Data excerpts
—————

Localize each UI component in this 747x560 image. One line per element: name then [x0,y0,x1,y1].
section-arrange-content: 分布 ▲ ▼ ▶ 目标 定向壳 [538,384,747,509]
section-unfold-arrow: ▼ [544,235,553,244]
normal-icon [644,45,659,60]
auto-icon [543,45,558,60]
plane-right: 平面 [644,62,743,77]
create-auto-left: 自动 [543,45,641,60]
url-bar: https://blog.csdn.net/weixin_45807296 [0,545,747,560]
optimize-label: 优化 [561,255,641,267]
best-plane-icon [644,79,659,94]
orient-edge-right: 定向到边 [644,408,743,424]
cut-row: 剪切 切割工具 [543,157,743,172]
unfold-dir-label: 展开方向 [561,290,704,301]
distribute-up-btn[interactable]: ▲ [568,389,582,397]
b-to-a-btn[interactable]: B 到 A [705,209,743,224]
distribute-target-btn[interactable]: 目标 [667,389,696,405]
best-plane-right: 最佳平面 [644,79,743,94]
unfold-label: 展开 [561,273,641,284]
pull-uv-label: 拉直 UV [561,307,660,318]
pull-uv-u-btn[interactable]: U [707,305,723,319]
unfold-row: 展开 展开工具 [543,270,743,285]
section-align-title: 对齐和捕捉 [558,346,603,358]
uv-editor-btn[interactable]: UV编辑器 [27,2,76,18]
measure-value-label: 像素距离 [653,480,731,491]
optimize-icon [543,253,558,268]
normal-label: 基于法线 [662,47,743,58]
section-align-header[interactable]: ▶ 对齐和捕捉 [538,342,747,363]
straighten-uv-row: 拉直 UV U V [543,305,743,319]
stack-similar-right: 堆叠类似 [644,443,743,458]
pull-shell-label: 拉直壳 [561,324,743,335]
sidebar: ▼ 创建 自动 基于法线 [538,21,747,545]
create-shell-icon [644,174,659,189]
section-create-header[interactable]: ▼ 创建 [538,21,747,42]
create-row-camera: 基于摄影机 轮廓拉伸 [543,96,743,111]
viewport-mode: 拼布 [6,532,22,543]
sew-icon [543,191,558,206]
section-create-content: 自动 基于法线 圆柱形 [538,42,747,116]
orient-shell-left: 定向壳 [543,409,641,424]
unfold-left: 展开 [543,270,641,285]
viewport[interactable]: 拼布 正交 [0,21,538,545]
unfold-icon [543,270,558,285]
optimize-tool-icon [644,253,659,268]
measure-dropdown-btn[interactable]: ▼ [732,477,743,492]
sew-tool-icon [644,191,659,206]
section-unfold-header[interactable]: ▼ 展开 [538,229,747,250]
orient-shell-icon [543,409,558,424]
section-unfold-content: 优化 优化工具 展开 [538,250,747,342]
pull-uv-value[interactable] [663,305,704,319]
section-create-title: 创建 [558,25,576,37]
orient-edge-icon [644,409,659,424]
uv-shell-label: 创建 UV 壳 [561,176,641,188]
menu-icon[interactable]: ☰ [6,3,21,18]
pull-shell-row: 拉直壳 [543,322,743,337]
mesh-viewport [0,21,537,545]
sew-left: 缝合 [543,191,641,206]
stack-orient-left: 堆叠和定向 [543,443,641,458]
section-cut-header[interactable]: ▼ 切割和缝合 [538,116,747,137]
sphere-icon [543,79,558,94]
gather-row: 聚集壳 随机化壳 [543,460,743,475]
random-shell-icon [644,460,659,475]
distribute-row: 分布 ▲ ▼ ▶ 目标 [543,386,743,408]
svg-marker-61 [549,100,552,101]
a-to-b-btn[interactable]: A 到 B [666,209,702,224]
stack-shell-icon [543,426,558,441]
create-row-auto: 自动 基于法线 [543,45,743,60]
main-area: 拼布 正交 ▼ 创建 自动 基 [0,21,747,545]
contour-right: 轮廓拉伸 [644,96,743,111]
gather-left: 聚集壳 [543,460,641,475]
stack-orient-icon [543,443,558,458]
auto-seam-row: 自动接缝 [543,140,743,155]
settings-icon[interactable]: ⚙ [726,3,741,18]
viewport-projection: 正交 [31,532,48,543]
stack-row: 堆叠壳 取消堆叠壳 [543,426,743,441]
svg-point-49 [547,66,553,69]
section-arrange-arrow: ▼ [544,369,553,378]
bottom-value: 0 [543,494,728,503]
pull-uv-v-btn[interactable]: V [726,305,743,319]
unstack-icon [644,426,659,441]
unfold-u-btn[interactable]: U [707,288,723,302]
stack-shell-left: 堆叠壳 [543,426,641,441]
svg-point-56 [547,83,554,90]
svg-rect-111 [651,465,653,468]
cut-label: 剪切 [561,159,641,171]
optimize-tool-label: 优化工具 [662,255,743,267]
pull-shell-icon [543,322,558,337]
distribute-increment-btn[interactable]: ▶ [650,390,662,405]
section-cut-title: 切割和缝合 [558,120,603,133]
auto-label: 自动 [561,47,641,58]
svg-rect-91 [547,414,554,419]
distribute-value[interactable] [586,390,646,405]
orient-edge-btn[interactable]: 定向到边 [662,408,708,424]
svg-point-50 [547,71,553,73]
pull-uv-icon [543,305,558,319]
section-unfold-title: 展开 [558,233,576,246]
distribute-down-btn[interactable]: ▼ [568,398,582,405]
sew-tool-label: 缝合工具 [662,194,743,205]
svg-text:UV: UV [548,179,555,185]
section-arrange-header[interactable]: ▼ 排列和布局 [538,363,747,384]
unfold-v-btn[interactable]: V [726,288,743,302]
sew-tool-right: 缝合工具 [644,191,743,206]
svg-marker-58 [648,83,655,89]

—————

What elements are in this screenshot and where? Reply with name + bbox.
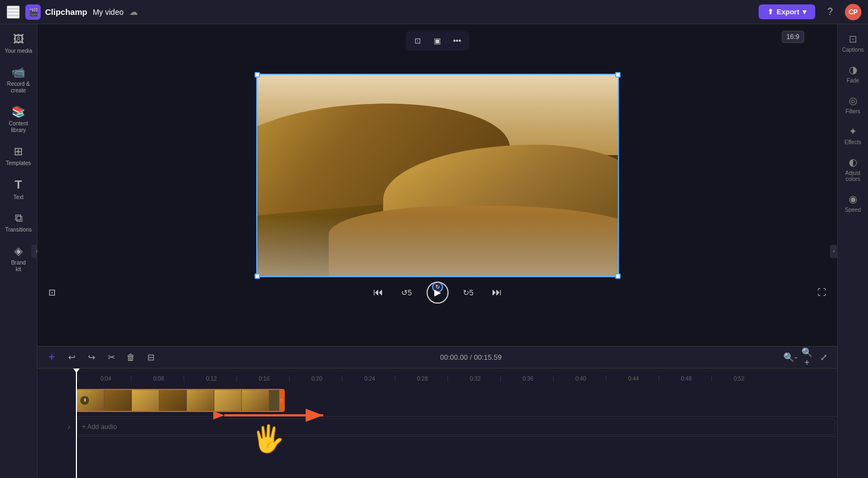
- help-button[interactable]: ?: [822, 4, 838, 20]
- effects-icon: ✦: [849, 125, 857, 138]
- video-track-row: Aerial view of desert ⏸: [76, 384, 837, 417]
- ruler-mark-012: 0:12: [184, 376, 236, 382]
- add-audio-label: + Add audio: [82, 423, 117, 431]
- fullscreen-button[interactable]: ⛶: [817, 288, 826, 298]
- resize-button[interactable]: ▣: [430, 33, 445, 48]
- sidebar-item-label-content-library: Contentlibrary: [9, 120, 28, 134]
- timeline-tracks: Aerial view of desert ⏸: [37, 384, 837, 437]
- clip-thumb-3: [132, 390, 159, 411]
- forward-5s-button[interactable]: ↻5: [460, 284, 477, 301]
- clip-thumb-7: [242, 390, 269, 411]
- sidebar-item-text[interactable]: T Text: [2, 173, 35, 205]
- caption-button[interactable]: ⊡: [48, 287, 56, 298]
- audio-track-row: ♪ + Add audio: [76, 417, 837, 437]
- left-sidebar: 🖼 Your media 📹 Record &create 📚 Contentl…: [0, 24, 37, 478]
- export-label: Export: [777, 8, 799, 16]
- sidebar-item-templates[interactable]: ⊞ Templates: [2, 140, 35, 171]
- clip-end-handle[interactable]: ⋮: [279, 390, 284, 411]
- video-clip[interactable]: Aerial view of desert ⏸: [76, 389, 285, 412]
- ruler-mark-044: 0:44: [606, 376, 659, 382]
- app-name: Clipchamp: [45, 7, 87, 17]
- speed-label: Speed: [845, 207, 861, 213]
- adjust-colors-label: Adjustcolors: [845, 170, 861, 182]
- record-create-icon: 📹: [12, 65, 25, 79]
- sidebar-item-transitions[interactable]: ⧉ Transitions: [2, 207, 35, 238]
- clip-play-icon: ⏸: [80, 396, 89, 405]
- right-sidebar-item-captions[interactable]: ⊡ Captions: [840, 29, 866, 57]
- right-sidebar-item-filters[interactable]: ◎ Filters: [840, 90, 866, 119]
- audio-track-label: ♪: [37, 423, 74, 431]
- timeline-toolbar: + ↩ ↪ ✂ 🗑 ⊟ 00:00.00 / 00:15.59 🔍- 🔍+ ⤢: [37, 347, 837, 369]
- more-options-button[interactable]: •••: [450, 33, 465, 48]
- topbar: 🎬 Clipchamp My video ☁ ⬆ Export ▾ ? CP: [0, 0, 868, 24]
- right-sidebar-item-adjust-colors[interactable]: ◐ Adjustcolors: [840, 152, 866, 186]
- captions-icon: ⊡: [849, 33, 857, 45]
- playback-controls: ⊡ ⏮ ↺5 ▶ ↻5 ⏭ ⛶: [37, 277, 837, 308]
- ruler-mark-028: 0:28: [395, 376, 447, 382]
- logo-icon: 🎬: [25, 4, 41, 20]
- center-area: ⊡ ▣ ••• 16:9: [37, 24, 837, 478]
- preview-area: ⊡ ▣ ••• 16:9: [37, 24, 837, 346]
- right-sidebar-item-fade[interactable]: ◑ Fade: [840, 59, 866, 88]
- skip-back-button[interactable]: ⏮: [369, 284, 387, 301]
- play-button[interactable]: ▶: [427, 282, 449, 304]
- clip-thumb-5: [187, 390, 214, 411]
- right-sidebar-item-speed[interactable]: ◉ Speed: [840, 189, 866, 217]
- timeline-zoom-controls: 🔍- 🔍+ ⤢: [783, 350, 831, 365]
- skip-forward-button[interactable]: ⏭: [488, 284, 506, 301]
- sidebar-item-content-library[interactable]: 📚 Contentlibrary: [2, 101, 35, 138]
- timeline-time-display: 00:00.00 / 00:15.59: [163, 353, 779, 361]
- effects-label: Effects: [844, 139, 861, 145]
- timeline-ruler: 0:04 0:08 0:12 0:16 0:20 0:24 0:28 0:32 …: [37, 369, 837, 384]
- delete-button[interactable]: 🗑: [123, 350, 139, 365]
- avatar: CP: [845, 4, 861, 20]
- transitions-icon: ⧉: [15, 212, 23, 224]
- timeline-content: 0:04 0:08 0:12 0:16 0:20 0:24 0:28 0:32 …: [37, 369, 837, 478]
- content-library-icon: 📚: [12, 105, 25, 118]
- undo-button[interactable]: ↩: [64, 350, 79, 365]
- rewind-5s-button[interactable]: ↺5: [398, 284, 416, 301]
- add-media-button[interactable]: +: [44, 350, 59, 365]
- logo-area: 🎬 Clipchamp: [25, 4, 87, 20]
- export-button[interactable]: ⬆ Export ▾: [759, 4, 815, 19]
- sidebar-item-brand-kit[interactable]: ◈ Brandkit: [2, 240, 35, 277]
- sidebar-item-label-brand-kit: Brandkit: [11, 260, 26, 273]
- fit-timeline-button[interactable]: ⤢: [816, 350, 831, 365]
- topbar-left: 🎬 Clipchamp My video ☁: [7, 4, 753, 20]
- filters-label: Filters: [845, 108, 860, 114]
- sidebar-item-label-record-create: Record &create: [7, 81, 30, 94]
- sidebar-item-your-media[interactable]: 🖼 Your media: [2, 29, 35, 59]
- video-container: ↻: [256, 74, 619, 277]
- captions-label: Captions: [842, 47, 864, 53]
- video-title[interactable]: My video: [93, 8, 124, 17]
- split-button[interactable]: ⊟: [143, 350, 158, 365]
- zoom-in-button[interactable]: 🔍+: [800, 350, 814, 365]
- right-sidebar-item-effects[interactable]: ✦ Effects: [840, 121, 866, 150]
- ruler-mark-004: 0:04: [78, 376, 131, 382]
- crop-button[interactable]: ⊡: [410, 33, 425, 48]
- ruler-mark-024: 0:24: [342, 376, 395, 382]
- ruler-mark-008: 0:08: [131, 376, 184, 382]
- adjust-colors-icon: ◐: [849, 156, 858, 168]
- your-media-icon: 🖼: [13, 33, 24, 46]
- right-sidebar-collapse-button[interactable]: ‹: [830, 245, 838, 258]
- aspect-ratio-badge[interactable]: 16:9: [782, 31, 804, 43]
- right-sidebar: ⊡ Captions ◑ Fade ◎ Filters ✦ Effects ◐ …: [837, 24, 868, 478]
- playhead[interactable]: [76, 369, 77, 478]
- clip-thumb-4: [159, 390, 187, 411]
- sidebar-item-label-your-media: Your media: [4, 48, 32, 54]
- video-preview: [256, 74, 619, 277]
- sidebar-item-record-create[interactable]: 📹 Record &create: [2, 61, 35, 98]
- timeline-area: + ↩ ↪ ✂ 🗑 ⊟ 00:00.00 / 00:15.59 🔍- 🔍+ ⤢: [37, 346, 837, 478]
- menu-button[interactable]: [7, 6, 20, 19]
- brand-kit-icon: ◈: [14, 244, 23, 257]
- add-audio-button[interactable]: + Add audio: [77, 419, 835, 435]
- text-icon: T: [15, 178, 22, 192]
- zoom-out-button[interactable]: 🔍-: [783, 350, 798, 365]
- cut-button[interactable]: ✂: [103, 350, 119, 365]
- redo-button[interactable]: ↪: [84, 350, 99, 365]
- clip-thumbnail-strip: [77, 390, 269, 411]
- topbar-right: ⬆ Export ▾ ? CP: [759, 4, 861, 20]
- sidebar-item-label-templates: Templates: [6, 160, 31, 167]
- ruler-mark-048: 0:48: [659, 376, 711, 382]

—————

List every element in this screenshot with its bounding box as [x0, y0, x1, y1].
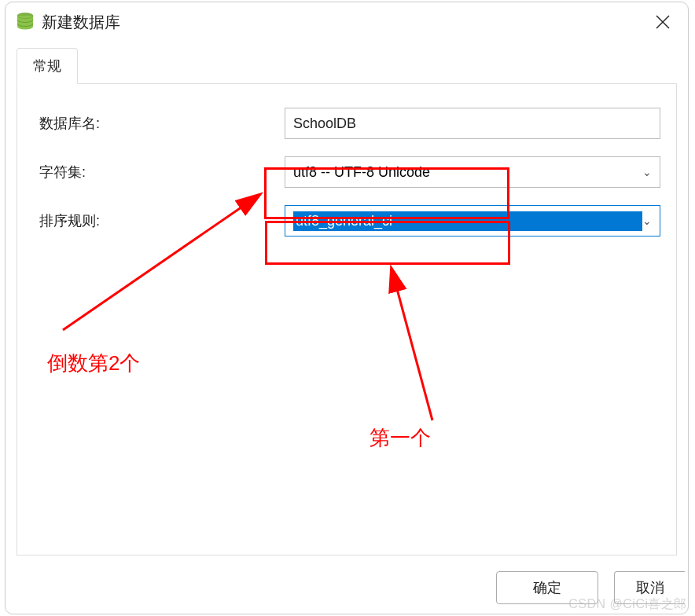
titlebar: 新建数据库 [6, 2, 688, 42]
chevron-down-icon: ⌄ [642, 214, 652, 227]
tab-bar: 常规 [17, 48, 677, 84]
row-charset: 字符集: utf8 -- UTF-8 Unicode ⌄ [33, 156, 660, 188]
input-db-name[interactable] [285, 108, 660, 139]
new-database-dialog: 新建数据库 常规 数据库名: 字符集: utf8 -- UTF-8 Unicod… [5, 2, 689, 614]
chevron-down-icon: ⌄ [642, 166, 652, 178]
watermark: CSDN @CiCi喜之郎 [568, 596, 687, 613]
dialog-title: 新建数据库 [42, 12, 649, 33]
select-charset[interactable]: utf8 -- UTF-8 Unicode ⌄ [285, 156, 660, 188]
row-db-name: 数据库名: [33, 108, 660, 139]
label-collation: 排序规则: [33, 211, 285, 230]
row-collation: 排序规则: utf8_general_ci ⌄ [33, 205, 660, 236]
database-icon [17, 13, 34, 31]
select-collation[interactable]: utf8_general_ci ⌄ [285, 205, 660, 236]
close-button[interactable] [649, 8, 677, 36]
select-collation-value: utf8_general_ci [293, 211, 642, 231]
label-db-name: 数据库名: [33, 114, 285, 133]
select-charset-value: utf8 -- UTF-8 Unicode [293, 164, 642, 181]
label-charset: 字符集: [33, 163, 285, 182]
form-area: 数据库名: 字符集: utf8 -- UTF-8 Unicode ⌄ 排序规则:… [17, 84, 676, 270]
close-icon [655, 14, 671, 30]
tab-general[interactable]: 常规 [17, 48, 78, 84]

—————

- Task instructions: In the data above, copy every line where the string "Fade" appears.

- Problem solution:
- right-sidebar-item-fade[interactable]: ◑ Fade: [840, 59, 866, 88]
- right-sidebar: ⊡ Captions ◑ Fade ◎ Filters ✦ Effects ◐ …: [837, 24, 868, 478]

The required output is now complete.